Das klingt, wie einst bei der „Agenda 2010“ sehr nach „Fordern und Fördern“. Jendricke: „Wichtig ist, wir brauchen Druck im System“. Druck im System? Würde ein führender CDU-Politiker das so formulieren, riefe die SPD eine Koalitionskrise aus.

Keine Garantie, um die Kosten für das Bürgergeld zu senken

Ob sich die Kosten für das Bürgergeld – rund 47 Milliarden Euro im Jahr – auf die vorgeschlagene Weise deutlich senken lassen, ist schwer vorherzusagen. Auch sind nicht alle geförderten Studierende später bereit, das Darlehen zu tilgen. Überdies könnten Geflüchtete versuchen, der Rückzahlungspflicht durch Rückkehr in ihre Heimat zu entgehen.

Gleichwohl wäre von dem Darlehen-Modell ein wichtiger Impuls zu erwarten: Den Empfängern wäre klar, dass sie mit jedem Monat ohne Arbeit ihre Schulden erhöhen. Da würde sich mancher entscheiden, sich schnell um eine Arbeit zu bemühen und sich die notwendigen Sprachkenntnisse anzueignen. Und andere würden Deutschland wieder verlassen, wenn sie merken, dass Nicht-Arbeit sie teuer zu stehen kommen kann. 

Der Vorstoß der thüringischen SPD-Politiker kommt passend zur Debatte um Bürgergeldzahlungen an geflohene Ukrainer. Die CDU/CSU will diesen nur die niedrigeren Leistungen nach dem Asylbewerberleistungsgesetz gewähren. Dagegen wird eingewendet, dass die Job-Center sich dann nicht mehr um die Vermittlung ukrainischer Flüchtlinge kümmerten. Das wäre bei dem Darlehen-Modell nicht der Fall. 

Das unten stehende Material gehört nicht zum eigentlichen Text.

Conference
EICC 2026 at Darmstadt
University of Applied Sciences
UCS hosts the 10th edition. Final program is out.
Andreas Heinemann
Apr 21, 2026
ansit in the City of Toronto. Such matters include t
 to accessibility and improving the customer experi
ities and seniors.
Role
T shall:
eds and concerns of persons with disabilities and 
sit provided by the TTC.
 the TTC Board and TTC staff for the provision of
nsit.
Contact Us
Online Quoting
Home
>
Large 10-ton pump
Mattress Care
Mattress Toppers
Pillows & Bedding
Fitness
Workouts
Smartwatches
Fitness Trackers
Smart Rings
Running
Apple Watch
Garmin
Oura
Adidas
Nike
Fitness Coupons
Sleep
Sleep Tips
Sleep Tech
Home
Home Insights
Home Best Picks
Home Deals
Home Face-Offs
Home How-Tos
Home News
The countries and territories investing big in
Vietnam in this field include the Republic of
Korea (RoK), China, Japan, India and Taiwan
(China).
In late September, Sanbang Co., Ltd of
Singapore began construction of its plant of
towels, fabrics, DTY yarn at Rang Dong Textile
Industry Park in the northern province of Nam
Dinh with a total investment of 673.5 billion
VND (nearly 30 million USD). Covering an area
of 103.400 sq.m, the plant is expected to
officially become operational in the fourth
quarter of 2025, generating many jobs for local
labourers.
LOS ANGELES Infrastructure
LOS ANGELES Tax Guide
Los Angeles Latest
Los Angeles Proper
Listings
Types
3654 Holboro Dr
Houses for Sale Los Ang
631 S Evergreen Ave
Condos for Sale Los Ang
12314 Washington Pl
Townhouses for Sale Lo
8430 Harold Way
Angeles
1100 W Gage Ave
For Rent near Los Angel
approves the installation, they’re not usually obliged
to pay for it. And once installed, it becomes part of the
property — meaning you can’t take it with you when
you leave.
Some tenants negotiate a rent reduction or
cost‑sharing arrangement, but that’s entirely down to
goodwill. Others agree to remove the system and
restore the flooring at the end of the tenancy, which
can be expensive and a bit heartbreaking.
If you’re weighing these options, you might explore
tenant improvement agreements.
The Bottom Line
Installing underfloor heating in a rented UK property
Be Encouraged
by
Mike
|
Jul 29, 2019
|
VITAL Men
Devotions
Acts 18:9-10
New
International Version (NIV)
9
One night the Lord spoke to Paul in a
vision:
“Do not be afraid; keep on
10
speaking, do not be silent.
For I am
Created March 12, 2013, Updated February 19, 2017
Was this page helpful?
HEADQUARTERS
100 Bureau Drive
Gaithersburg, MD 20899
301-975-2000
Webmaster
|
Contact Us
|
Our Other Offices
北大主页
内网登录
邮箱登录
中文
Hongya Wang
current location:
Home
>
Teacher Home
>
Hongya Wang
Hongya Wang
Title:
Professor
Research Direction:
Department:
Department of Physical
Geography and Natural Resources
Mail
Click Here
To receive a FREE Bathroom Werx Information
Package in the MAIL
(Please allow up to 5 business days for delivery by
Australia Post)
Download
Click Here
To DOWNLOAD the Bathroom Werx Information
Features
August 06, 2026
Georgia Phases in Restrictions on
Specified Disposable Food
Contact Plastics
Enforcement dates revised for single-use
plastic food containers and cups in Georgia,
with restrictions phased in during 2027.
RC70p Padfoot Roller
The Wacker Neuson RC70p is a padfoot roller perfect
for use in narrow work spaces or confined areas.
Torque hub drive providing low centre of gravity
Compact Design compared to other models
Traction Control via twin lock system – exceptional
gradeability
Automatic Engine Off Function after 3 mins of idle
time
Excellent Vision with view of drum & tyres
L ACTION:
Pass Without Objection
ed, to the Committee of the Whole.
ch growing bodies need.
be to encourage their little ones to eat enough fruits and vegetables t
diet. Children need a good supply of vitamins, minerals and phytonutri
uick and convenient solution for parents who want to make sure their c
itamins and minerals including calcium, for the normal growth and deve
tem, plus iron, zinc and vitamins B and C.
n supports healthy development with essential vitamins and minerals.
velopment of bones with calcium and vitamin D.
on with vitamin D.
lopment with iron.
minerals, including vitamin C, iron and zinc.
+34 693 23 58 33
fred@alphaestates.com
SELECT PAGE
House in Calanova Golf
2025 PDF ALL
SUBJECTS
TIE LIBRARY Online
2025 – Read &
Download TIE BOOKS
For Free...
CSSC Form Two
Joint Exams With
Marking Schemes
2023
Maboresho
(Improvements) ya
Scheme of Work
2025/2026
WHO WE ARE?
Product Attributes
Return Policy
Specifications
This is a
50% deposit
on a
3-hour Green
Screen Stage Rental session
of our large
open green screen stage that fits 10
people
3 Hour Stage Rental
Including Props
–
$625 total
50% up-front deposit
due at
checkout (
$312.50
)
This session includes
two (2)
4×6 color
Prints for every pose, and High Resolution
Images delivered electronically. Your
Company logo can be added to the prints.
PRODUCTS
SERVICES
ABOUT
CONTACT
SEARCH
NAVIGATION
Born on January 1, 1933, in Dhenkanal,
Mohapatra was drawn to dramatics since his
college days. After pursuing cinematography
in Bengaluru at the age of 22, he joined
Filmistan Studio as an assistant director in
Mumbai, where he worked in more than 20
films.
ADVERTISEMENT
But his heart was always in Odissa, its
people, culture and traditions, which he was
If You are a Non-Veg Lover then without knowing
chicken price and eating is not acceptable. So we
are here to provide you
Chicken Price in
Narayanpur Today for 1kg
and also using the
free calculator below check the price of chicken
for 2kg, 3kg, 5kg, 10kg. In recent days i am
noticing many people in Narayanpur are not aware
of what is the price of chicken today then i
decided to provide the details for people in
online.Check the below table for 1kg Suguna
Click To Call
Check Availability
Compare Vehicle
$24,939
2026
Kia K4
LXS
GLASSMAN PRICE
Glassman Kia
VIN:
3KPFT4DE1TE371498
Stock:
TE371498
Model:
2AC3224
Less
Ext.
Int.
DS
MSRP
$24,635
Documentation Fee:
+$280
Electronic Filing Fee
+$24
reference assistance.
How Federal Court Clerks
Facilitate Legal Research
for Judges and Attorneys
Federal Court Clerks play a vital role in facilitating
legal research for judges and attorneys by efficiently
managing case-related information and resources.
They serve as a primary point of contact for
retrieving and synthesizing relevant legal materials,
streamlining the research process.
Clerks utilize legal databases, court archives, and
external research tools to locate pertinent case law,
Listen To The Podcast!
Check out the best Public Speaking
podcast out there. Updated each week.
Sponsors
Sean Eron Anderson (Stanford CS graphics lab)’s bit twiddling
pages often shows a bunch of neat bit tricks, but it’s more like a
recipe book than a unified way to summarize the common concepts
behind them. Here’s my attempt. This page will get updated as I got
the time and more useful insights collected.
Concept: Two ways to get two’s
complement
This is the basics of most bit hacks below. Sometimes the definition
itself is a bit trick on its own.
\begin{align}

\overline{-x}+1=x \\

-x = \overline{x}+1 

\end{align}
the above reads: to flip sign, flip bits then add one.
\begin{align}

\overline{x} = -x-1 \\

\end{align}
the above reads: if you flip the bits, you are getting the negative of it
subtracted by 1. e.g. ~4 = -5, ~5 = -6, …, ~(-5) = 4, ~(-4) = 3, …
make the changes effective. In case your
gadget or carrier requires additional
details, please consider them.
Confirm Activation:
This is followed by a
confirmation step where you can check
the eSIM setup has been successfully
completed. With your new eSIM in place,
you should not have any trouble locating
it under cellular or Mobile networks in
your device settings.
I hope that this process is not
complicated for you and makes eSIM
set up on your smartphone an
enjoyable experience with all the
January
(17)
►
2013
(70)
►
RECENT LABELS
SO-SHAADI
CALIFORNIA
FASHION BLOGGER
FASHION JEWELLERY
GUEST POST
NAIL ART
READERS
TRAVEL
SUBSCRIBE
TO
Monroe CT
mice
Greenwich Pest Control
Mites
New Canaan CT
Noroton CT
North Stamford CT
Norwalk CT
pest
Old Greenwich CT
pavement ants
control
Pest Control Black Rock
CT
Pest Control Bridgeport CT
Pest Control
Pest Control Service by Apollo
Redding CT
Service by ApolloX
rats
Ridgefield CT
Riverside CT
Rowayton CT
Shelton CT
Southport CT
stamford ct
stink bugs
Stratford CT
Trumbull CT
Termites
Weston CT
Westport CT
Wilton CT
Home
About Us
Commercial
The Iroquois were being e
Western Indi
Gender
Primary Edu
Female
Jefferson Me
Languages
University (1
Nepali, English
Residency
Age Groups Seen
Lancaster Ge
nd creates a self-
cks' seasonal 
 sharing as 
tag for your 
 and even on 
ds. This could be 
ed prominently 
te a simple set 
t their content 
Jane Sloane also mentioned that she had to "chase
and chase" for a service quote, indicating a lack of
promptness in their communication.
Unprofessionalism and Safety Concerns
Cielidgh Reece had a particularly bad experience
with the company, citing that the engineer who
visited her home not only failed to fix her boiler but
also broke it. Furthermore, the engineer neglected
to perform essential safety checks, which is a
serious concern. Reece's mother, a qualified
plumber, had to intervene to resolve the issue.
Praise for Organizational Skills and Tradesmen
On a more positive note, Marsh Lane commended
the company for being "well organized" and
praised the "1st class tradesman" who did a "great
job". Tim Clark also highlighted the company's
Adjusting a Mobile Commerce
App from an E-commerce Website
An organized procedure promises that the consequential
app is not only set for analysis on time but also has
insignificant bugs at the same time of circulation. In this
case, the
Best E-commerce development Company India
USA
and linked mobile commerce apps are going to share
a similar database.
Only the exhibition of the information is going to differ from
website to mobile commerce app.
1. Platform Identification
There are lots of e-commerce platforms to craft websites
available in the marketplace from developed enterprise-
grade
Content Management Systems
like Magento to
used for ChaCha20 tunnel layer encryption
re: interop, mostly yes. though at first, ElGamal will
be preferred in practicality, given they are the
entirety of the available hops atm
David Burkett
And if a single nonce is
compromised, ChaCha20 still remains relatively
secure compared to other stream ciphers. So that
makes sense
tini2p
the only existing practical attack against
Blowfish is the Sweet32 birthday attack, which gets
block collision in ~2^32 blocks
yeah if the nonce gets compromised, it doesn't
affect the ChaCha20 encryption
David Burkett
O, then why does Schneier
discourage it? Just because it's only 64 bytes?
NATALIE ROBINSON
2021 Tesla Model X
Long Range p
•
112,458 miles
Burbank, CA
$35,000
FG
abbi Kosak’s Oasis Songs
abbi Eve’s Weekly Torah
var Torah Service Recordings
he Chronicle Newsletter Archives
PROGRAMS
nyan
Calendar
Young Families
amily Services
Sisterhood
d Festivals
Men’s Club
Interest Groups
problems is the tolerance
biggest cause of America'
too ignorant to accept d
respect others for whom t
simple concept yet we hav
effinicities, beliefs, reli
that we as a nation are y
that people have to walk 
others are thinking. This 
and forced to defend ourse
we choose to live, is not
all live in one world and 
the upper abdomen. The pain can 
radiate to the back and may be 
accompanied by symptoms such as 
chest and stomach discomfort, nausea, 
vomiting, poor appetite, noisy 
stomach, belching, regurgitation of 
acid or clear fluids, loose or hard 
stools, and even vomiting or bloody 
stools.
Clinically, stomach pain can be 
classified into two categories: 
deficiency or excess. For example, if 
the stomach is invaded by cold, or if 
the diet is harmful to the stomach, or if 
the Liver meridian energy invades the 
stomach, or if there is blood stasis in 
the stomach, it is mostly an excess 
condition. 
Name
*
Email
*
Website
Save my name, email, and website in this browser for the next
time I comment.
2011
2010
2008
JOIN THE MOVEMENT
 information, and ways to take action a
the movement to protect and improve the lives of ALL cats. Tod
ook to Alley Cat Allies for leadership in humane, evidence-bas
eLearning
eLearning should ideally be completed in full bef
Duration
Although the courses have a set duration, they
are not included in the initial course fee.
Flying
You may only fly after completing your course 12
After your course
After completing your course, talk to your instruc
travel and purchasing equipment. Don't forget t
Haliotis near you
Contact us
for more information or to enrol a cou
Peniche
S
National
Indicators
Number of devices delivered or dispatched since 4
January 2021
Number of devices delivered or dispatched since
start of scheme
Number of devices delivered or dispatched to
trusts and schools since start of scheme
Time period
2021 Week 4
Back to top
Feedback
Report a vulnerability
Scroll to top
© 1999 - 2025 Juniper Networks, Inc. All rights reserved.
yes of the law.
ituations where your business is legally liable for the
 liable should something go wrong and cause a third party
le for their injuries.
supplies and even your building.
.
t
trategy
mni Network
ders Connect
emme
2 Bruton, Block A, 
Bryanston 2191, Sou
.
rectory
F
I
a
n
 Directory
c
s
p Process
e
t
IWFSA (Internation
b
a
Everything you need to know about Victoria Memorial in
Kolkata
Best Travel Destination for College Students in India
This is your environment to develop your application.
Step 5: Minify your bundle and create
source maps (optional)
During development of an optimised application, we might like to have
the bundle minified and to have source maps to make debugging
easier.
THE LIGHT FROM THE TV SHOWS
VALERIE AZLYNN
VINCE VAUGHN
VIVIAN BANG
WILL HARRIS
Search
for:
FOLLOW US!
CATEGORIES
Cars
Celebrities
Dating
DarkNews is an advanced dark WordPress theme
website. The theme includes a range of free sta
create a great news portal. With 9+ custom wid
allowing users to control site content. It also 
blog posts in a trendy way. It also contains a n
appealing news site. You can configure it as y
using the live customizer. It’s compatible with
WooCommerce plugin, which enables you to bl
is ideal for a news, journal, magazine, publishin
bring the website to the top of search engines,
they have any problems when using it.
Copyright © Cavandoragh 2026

Gut möglich, dass der Vorstoß der SPD-Kommunalpolitiker der aktuellen Debatte eine neue Richtung gibt. Er hätte es verdient. Schließlich verbindet er staatliche Fürsorge mit dem Anreiz, vom betreuten zum selbständigen Bürger aufzusteigen. Die Union müsste ihn eigentlich übernehmen.